Cette ambiguité que je porte à l'égard des images m'a amenée à focaliser plus précisément sur le trouble identitaire, le féminin comme angoisse, que je résume aujourd'hui dans un concept de «jeune fille -projection» : La représentation féminine dans la photographie, le cinéma, et les médias, le rapport désirant- désiré, l'idée d'une féminité capturée par l'image sont des sujets centraux qui me préoccupent chaque jour.

C'est ainsi que j'ai, dans l'ensemble de mon travail, mis en place des questions autour de ce que j'appelle « la jeune fille-projection » : figure devenue pure marchandise- consommée, reproduite, imitée, qui capte toutes les attentions. Je l'assimile à la projec- tion dont parle Bernard Stiegler - « lieu d'identification infecté, libido devenue matière première du capita- lisme. » En jeune fille martyre, elle est le pur objet du désir, du désir puritain, hitchcockien, et ne peut être représentée que dans la violence. « Cette exploitation de l'inconscient est une exploitation qui détruit l'énergie libidinale, qui annule le désir, qui substitue à ses désirs, des pulsions. (...) développement de l'image scopique. » dit Bernard Stiegler dans sa conférence « La faculté de projeter ».

Du sacrifice d'Iphigénie au mythe Faustien, de Psychose d'Hitchcock aux images pornographiques, la représentation de la jeune fille est toujours liée à la mort. La « jeune fille-projection » devient tour à tour image mentale, image-objet, violée, sacrifiée, capturée, elle est devenue le trophée de Cesar Aira. La «jeune fille-projection» est prise dans le flux schizophrénique du monde, mais elle reste pourtant l'un des motifs qui résistent au flux, un mythe en elle-même.

Comme la Femme-maison de Louise Bourgeois, image d'une enfance perdue, d'un commencement impossible, comme la « femme-oiseau », enfermée dans sa cage chez Henrik Ibsen, ou Lola Montes que Max Ophuls exhibe dans un cirque, comme les prostituées hollandaises dans leurs vitrines, ces jeunes filles sont enfermées à tous les sens du terme, de manière symbolique et physique. Je m'intéresse donc à l'angoisse liée à l'identité et au corps féminin, et je travaille sur la chosification onirique des corps, la jeune fille multiforme, informe, le corps mutilé, multiplié, morcelé, un cauchemar. Il y a aussi la sensation d'une évocation stéréotypée de petite fille, comme compulsion de répétition et d'imagerie mutilée. Le travail de Cindy Sherman ma d'ailleurs beaucoup marquée pour sa description d'une identité impossible, d'un féminin tourmenté, son enfermement dans le stéréotype, l'image, et l'angoisse que ces images du féminin suscitent, éveillent.

Cette angoisse est liée à la question de la perversion dans l'image photographique, dans le rapport du photographe à son modèle, mais aussi dans le regard que le spectateur lui porte. A quel moment l'image devient-elle malsaine? Et pourquoi? Notre regard est-il perverti? Est-ce la raison d'une censure de plus en plus présente- de manière directe ou indirecte- depuis quelques années?
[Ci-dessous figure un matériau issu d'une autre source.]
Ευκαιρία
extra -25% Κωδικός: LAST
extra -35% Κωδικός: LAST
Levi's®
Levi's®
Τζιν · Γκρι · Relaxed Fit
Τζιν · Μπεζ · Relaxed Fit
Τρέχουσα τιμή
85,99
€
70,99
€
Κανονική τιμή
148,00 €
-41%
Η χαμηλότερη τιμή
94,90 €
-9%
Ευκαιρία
Du puritanisme dans le monde contemporain? La « jeune fille- projection » est soumise à des problématiques qui sont à la fois anciennes (elles incarnent la jeunesse éternelle) et d'une actualité étonnante (censure). Cette série est aussi pour moi la possibilité de travailler sur l'idée de disparition et d'évanescence de l'image.
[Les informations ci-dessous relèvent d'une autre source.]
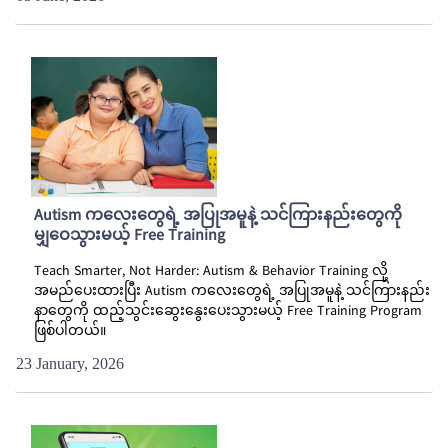
Autism ကလေးတွေရဲ့ အပြုအမူနဲ့ သင်ကြားနည်းတွေကို
မျှဝေသွားမယ့် Free Training
Teach Smarter, Not Harder: Autism & Behavior Training လို့
အမည်ပေးထားပြီး Autism ကလေးတွေရဲ့ အပြုအမူနဲ့ သင်ကြားနည်း
နာတွေကို ထည့်သွင်းဆွေးနွေးပေးသွားမယ့် Free Training Program
ဖြစ်ပါတယ်။
23 January, 2026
C'est l'occasion de mettre en exergue la réminiscence de l'image, la mémoire rétinienne : l'impossibilité pour le spectateur de dé-voir ce qui lui a été mis sous les yeux. La rémanence et la permanence des images peut ici s'apparenter à l'idée de fantôme, d'images qui hantent. Cette fois-ci, il s'agit de mettre en place un dispositif qui joue sur la présence et la disparition. Les jeunes filles dans une attitude neutre, inexpressive, comme des fantômes, se soustraient ainsi au regard du spectateur par leur regard masqué, jouant ainsi sur l'opposition présence, absence, le proche et le lointain, ailleurs et autrefois, ici et maintenant. A travers ce jeu photographique, le regard des jeunes filles, s'il leur est ôté c'est qu'il devient le lieu de tous les possibles, d'un avenir, d'une promesse. Ainsi, c'est au coeur de cette géométrie que j'espère leur redonner un regard en inversant le rapport du sujet et de l'objet. Si les oiseaux les menaçaient, elles deviennent à leur tour ces oiseaux menaçants.